## Task brief:
For the data that follows, give the number of lines in which "上海SEO优化公司" appears. Add nothing to it.

(Saved data entries)
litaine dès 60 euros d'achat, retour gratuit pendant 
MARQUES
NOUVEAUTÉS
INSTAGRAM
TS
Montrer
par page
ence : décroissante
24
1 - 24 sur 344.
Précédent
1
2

==

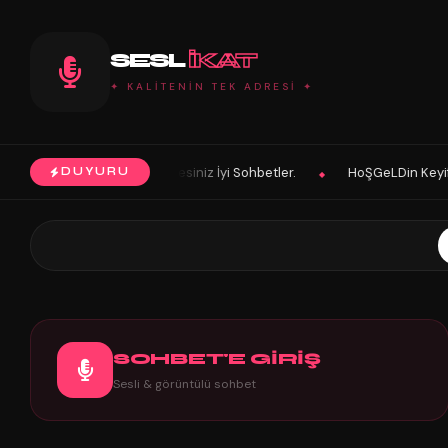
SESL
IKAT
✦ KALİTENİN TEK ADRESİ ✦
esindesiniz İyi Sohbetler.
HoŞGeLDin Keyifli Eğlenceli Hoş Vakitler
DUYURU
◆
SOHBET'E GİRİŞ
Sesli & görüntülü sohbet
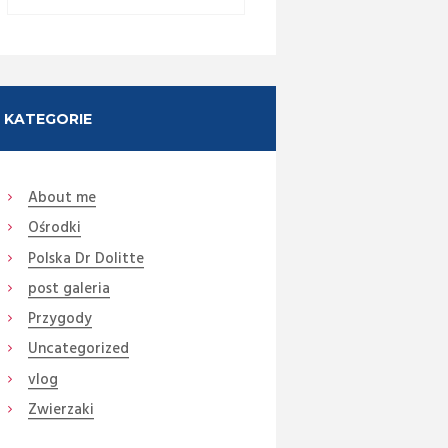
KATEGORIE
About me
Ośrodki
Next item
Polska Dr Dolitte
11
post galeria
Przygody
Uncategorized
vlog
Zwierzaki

...

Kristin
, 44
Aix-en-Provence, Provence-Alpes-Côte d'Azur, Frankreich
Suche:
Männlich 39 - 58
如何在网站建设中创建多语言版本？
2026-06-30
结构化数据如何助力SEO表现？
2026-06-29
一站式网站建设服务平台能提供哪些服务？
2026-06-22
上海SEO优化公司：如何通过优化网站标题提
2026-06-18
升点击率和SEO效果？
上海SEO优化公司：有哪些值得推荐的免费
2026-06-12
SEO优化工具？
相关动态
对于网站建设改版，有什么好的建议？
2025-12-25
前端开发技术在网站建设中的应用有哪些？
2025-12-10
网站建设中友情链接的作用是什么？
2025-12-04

## Worked solution:
2